Library for scripting analyses against crates.io's database dumps

Primary LanguageRustApache License 2.0Apache-2.0

crates.io database dumps

github crates.io docs.rs build status

Library for scripting analyses against crates.io's database dumps.

These database dumps contain all information exposed by the crates.io API packaged into a single download. An updated dump is published every 24 hours. The latest dump is available at https://static.crates.io/db-dump.tar.gz.


Examples

The examples/ directory of this repo contains several runnable example analyses.
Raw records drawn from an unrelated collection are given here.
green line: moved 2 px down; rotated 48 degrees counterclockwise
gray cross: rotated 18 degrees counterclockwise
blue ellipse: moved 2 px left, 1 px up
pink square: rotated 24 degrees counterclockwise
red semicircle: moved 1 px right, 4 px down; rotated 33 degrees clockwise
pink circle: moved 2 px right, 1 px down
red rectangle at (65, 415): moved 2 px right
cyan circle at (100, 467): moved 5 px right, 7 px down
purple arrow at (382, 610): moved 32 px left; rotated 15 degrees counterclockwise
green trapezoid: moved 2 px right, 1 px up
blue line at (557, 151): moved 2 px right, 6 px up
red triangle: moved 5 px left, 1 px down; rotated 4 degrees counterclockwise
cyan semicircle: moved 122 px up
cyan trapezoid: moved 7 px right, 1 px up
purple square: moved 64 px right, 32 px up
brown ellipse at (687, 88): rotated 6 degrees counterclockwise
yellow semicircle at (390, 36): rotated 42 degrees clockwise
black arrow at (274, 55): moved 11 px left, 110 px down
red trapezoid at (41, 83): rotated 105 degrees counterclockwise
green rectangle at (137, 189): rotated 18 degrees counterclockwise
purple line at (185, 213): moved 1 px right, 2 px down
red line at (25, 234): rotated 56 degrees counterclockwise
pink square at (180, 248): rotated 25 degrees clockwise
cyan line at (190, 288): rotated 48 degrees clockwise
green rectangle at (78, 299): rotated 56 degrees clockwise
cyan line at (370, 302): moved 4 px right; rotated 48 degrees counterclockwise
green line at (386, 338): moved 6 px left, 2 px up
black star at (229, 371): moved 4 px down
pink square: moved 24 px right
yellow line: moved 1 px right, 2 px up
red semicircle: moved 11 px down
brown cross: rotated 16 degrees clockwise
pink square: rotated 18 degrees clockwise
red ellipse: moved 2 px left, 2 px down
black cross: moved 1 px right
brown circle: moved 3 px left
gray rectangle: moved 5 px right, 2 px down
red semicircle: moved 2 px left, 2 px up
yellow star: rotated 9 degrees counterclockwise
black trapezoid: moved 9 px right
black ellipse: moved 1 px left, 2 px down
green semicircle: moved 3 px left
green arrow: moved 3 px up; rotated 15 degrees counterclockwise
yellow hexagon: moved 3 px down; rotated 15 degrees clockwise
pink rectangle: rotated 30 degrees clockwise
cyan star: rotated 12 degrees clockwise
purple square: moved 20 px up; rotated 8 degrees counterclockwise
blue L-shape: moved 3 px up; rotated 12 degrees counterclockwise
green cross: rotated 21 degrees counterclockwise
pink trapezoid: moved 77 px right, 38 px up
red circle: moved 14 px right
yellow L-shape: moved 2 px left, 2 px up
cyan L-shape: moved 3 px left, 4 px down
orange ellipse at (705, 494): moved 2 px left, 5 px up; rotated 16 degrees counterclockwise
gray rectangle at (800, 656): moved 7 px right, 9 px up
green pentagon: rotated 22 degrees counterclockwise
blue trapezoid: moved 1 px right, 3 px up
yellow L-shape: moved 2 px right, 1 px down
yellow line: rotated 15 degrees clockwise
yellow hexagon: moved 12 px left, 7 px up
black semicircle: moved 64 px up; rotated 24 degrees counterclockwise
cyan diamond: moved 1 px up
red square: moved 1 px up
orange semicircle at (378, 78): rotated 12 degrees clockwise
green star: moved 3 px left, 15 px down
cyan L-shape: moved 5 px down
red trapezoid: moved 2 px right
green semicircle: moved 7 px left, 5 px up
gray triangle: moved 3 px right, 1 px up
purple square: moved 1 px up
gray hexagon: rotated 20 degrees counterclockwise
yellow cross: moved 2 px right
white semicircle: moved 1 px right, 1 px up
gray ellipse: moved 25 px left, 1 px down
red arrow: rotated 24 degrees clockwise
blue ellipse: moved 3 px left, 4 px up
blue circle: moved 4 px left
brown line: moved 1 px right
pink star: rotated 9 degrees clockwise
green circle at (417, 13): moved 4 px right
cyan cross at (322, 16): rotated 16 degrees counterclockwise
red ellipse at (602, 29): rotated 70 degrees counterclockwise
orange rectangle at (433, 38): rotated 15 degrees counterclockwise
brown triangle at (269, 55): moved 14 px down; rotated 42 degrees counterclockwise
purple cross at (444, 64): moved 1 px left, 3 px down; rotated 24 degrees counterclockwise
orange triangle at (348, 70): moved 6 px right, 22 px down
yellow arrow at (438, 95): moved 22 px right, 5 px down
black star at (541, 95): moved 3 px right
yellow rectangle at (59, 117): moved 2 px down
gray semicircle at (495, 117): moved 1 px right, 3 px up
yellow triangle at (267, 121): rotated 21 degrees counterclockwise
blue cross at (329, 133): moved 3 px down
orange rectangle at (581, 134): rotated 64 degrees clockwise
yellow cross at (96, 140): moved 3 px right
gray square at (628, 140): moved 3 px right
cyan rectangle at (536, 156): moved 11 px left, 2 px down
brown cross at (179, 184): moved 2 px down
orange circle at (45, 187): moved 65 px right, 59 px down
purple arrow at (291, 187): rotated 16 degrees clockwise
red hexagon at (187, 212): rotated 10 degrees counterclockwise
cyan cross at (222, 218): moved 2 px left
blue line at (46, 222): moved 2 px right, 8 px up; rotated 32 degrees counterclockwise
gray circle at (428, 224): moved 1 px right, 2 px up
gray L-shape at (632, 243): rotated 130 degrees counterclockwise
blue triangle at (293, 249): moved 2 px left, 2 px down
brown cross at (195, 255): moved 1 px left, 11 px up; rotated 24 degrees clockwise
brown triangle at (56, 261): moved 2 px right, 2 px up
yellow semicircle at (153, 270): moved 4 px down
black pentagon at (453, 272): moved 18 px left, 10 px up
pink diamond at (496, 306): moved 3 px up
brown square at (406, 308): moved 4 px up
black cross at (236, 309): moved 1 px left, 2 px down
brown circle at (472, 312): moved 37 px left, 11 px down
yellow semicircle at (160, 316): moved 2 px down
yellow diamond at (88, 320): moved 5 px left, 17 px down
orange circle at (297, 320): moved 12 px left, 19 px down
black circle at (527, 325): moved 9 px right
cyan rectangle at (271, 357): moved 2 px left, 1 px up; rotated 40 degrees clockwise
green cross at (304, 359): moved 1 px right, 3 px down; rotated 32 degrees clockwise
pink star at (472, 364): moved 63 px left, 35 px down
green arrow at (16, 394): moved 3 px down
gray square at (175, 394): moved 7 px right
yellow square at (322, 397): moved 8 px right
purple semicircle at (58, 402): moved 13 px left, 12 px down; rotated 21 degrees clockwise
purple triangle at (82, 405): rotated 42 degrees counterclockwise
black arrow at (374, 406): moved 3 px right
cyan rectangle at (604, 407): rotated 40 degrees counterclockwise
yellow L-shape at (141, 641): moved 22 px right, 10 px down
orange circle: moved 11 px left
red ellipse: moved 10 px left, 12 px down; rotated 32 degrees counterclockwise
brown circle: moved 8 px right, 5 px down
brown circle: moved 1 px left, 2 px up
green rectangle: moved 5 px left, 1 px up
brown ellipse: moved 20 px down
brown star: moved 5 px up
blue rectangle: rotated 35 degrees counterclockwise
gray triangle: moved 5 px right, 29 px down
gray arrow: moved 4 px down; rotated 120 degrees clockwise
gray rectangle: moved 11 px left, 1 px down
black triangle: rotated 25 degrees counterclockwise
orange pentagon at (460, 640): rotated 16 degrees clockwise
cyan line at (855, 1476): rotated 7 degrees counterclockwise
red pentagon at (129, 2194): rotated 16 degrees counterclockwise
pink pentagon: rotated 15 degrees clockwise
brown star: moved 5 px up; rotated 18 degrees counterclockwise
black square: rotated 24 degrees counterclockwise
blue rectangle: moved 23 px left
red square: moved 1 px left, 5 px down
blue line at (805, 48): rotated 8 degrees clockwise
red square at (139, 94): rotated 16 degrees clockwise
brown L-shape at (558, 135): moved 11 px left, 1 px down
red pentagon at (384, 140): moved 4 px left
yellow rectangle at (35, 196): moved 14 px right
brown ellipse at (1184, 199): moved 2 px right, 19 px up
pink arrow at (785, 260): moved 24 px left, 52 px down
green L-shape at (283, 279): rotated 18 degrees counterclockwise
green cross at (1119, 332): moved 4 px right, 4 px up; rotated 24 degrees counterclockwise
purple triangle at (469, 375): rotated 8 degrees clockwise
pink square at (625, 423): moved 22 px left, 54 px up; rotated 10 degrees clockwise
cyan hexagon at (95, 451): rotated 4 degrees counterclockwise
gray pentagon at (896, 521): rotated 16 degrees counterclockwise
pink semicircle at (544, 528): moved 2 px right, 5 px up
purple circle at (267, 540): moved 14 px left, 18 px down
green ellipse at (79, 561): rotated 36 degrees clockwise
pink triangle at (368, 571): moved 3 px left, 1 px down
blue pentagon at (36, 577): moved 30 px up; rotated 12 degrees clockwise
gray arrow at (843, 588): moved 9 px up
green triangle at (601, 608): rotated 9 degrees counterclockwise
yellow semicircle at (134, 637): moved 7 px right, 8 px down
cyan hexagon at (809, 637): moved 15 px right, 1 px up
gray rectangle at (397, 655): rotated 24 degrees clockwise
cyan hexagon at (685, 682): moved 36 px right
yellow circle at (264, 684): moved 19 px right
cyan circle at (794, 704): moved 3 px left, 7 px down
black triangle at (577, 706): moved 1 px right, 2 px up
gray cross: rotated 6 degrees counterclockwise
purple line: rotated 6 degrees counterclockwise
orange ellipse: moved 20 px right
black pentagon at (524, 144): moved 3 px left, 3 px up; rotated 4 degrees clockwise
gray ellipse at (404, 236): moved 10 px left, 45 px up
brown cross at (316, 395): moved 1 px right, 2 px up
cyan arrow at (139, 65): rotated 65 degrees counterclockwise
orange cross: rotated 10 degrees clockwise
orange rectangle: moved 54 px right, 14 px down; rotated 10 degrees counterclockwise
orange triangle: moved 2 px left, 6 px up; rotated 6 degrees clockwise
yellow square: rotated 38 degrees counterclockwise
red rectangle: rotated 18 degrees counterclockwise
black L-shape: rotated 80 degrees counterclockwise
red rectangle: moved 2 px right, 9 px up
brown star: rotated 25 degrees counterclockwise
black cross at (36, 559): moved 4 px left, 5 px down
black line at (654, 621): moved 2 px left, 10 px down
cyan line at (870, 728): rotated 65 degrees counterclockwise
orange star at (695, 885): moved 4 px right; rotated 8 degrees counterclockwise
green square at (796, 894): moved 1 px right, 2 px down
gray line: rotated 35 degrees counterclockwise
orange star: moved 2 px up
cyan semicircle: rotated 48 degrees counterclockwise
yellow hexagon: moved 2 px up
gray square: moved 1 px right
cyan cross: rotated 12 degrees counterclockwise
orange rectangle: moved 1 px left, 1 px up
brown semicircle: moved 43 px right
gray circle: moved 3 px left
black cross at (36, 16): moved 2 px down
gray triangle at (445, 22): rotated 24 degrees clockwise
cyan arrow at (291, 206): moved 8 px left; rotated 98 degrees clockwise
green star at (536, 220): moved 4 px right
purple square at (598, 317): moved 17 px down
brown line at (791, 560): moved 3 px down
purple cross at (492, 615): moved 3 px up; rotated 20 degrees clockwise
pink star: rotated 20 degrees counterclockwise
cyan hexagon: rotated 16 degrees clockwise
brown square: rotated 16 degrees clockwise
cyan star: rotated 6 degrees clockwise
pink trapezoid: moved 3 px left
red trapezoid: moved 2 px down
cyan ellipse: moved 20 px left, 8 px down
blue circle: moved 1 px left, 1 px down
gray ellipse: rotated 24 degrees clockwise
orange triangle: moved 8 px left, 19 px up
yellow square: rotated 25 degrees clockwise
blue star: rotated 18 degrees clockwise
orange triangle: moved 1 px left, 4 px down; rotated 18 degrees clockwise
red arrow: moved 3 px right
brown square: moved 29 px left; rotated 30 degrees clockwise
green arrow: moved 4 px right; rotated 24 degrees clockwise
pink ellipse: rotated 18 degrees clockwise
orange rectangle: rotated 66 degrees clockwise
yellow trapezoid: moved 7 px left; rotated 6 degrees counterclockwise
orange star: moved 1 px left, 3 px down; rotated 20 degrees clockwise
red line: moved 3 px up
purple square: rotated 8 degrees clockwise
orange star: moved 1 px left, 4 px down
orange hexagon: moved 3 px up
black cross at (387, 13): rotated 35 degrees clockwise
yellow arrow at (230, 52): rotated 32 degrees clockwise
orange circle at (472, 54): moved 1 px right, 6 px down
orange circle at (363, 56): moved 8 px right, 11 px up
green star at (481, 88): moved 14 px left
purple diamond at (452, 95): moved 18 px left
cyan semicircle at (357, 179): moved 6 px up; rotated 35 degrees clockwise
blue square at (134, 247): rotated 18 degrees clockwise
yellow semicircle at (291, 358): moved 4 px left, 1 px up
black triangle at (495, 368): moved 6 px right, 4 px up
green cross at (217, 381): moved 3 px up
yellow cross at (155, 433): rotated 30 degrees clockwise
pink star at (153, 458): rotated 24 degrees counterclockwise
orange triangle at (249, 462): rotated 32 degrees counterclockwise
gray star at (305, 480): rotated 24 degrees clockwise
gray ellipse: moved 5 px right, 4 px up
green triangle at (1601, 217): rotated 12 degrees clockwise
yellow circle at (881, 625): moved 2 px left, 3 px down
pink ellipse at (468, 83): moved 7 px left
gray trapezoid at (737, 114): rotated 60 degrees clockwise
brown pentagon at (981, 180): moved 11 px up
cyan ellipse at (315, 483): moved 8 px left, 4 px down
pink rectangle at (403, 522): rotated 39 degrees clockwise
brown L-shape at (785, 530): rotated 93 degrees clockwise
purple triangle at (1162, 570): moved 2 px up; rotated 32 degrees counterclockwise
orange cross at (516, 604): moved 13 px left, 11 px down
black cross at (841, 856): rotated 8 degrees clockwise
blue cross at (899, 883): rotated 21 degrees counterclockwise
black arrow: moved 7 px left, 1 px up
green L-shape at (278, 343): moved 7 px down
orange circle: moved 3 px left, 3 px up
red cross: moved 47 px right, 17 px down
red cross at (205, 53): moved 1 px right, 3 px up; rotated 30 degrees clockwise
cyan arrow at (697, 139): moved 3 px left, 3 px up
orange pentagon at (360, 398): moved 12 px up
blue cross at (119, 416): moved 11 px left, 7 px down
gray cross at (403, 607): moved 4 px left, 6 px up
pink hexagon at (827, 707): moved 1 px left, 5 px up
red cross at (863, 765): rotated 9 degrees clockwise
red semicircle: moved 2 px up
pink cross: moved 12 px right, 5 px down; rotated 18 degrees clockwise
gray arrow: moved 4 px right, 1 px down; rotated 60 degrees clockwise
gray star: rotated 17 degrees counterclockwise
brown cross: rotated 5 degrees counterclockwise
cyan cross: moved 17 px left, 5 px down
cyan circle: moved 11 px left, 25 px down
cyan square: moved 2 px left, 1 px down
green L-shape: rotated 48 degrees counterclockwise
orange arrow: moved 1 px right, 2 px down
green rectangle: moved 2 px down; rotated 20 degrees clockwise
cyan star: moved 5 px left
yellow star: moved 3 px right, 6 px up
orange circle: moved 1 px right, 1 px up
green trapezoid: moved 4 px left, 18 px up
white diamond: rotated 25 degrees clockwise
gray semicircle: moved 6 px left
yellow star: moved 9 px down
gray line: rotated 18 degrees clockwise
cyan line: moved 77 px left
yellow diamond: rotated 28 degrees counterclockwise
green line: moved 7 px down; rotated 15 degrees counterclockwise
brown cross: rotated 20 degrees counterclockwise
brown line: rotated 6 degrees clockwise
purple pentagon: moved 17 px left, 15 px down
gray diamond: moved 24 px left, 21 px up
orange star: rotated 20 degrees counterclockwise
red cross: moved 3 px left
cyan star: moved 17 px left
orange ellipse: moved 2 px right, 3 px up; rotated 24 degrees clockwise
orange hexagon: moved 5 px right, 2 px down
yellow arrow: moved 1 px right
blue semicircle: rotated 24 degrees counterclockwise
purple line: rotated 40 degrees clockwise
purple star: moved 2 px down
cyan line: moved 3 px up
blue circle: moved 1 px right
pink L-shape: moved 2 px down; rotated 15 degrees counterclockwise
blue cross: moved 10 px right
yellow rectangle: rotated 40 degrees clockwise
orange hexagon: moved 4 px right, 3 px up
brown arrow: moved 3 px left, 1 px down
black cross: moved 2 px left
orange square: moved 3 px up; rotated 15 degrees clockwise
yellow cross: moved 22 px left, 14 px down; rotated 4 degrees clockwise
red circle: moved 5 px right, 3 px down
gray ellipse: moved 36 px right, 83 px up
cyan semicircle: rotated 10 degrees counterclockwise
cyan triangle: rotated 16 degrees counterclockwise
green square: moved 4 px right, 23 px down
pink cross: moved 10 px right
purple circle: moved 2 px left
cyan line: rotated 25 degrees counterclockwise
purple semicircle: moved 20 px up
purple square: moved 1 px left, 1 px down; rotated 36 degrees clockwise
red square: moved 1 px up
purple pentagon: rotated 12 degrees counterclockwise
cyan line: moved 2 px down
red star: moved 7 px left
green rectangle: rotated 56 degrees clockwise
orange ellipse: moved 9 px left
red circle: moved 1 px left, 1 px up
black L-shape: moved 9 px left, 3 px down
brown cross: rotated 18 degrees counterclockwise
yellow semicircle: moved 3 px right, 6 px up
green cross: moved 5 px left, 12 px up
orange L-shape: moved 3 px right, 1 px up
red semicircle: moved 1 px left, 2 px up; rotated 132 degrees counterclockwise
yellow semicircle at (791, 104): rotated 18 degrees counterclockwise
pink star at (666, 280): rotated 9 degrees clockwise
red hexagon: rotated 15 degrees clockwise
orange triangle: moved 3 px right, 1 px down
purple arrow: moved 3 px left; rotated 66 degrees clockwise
total‑downloads Computes time series of total downloads by day across all crates on crates.io
crate‑downloads Computes time series of downloads of one specific crate
top‑crates Computes the top few most directly depended upon crates
user‑dependencies Computes the percentage of crates.io which depends directly on at least one crate by the specified user
user‑downloads Computes time series of the fraction of crates.io downloads attributed to a single given user's crates

Each of these examples can be run using Cargo once you've downloaded a recent database dump:

$ wget https://static.crates.io/db-dump.tar.gz
$ cargo run --release --example total-downloads

Here is the implementation of the most basic example, total-downloads, and graph of the resulting table. It shows crates.io download rate doubling every 9 months, or equivalently 10× every 2.5 years!

use chrono::Utc;
use db_dump::Date;
use std::collections::BTreeMap as Map;

fn main() -> db_dump::Result<()> {
    let mut downloads = Map::<Date<Utc>, u64>::new();
    db_dump::Loader::new()
        .version_downloads(|row| {
            *downloads.entry(row.date).or_default() += row.downloads;
        })
        .load("./db-dump.tar.gz")?;

    for (date, count) in downloads {
        println!("{},{}", date, count);
    }

    Ok(())
}

Crates.io downloads per day (log scale)


Here is a graph from the user-downloads example:

Fraction of crates.io downloads that are dtolnay's crates


License

Licensed under either of Apache License, Version 2.0 or MIT license at your option.
Unless you explicitly state otherwise, any contribution intentionally submitted for inclusion in this crate by you, as defined in the Apache-2.0 license, shall be dual licensed as above, without any additional terms or conditions.